Western Esotericism and the Science of Religion

Western Esotericism and the Science of Religion

Ed. Antoine Faivre and Wouter J. Hanegraaff
Leuven, Belgium: Peeters (Herndon, VA: Books International), 1998, Paperback, xviii +309 pages.

The study of esotericism has become an academic discipline- not widespread, but intensely pursued by a dedicated group of scholars. The preface and first three papers of this volume consider formal aspects of the discipline. The remaining nine papers treat particular esoteric subjects, including contrasting views of the Otherworld, alchemy, Kabbalah, Illuminism, and an essay by Garry W. Trompf on "Macrohistory in Blavatsky, Steiner and Guenon," examining the cosmology and planetary history set forth by Blavatsky and elaborated or reacted to in various ways by others.

Jan Snoek's paper, "On the Creation of Masonic Degrees: A Method and Its Fruits," can be taken as a sample of what this volume provides. Snoek offers a theory of the origin of "higher" Masonic degrees, that is, degrees other than the three basic ones of Craft Masonry. It uses a "Sherlock Holmes" or detective method of historical research, which seeks to explain a phenomenon by looking for a practical problem that the phenomenon was designed to solve.

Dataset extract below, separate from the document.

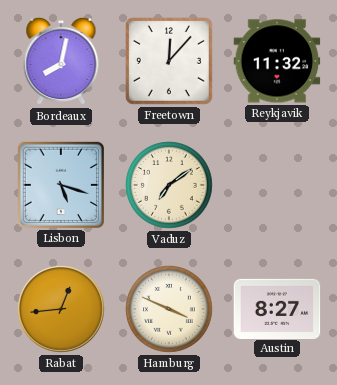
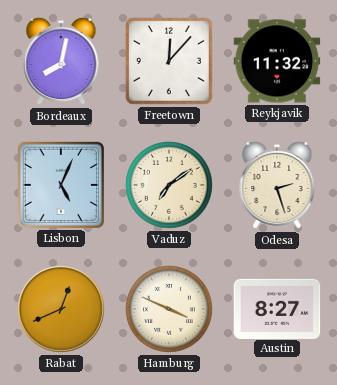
Lisbon: 5:18 -> 5:04
Odesa: none -> 2:27
Rabat: 12:44 -> 12:41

Snoek's proposal links three events in early Masonic history: a published "exposure" of Masonic secrets in 1730 (just thirteen years after the London organization of the Grand Lodge); a schism in Masonic organization between a new group calling themselves the "Ancients" and the original Grand Lodge, which the schismatics called the "Moderns"; and the development of new degrees in addition to the original three. The proposal, briefly, is as follows.

The Third Degree ritual involves a dramatic representation of the murder, burial, and raising of the chief architect of King Solomon's Temple, Hiram, with the initiate playing the central role. The 1730 exposure included the following question and answer describing part of that drama:

Where was Hiram inter'd? [Response:] In the Sanctum Sanctorum.

The "Sanctum Sanctorum'' is the Holy of Holies of the Temple- the inmost shrine, where the Arc of the Covenant was kept and where God himself resided. No merely human body could be buried there. Since Hiram was buried there, he must have been God, who was slain and was to be resurrected. That is, the Masonic ritual was a true Mystery drama, the purpose of which was to effect the union of the initiate with the divine, achieved by a symbolic death and resurrection.

The revelation of this secret meaning of the Masonic ritual in the 1730 exposure was a scandal for two reasons. It made public the central mystery of the Freemasonic ritual; and it was heresy in the eyes of the established Church-asserting, as it did, a way to achieve unity with the Godhead-outside ecclesiastical jurisdiction. As a consequence, the Grand Lodge immediately expurgated the ritual by dropping the explicit burial of Hiram in the Holy of Holies.

The loss of the central clue to the meaning of the Masonic drama created a problem for those Freemasons who honored the esoteric value of their ritual. Some sought to restore the integrity of the Mystery ritual by forming a new Grand Lodge, calling itself "Ancient" because it wanted to preserve the landmark divinizing the initiate, as distinct from its excision by the "Modems." Others began to develop alternative workings that preserved the Grand Secret, possibly beginning as early as 1733 with Scots Master Masons lodges in London and Bath, and later with the development of additional degrees, including the Royal Arch and still later the Christianized Rose Croix degree.

Snoek marshals many details from early Masonic practice that his theory explains. His theory also makes sense out of the curiously mutilated version of the ritual drama in contemporary Masonic practice, which descends from the Grand Lodge's expurgated version. Furthermore, it is interesting because it casts light on the origins of a controversy in present-day Freemasonry, some of whose members see the Craft as devoted to social interests (in either sense of "clubby" or "socially conscientious") whereas others see it as an Esoteric Mystery practice of a transformative nature. There is, as Ecclesiastes says, nothing new under the sun.

The new scholarly study of esotericism, in which Faivre and Hanegraaff are moving figures, has much to offer all who are interested in the subject, either as outside observers or as inside participants.